It is rare in Bollywood, rife as it is with ego hassles, intense rivalries and cut-throat politics, that nobody has one word to say against Shashi Kapoor.
On Sunday, when the Dadasaheb Phakle Award for Lifetime Achievement was conferred on him by Union Minister of Finance, Corporate Affairs and Information & Broadcasting, Arun Jaitley, the intimate and well-organised ceremony at Prithvi Theatre was suffused by love and warmth.
Members of the Kapoor family, some directors, a handful of his co-stars and many from the theatre community attended the event, and it was wonderful to see the respect, affection and admiration he commands, even though he retired from the movies years ago and does not socialise with industry folk. He refused to attend awards functions and turned down other offers for lifetime achievement trophies.
He always preferred to sit in his favourite seat at his beloved Prithvi café and interact casually with people who came to watch plays. The regulars were used to his presence, and they would greet him and go on, but it would be amusing to see a first timer or out-of-towner see a star like him this close. He smiled, shook hands and let him take pictures with him. Even now, when he is wheel-chair bound and unable to speak much, that sunshine smile and kindly expression remain intact.
Journalists who covered the film beat when he was at his peak, would vouch for his pleasant and considerate behavior, a total contrast to some of his swollen-headed, tantrum-throwing contemporaries. His directors were impressed by his professionalism—even in the days when he did multiple shifts and was called “taxi” by his brother Raj Kapoor; his co-stars loved him, and, of course, audiences flipped for his impossibly good looks that often overshadowed his talent.
He could have coasted along on his stardom, but he wanted to make the kind of films he wanted to see, and produced a series of artistic films—36 Chowringhee Lane, Junoon, Vijeta, Kalyug, Utsav, and directed Ajooba,that were acclaimed but duds at the box-office. Nobody heard him complain of his huge financial losses, all praised his generosity as a producer.

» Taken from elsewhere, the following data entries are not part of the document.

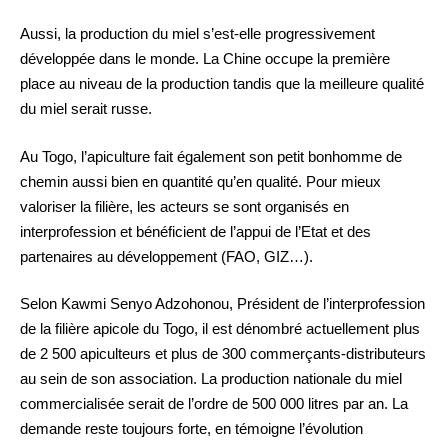
Aussi, la production du miel s’est-elle progressivement
développée dans le monde. La Chine occupe la première
place au niveau de la production tandis que la meilleure qualité
du miel serait russe.
Au Togo, l’apiculture fait également son petit bonhomme de
chemin aussi bien en quantité qu’en qualité. Pour mieux
valoriser la filière, les acteurs se sont organisés en
interprofession et bénéficient de l’appui de l’Etat et des
partenaires au développement (FAO, GIZ…).
Selon Kawmi Senyo Adzohonou, Président de l’interprofession
de la filière apicole du Togo, il est dénombré actuellement plus
de 2 500 apiculteurs et plus de 300 commerçants-distributeurs
au sein de son association. La production nationale du miel
commercialisée serait de l’ordre de 500 000 litres par an. La
demande reste toujours forte, en témoigne l’évolution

Apart from his rich and varied filmography, his greatest contribution to the city remains Prithvi Theatre, that he and his wife Jennifer built as a tribute to Prithviraj Kapoor, who was passionate about theatre to the end. If it weren’t for Prithvi Theatre, Mumbai’s cultural life would have been much poorer, and half of today’s thriving theatre groups would perhaps not even have existed. An award can honour and recognise contribution to cinema, but sadly, there are no trophies given for being a great human being.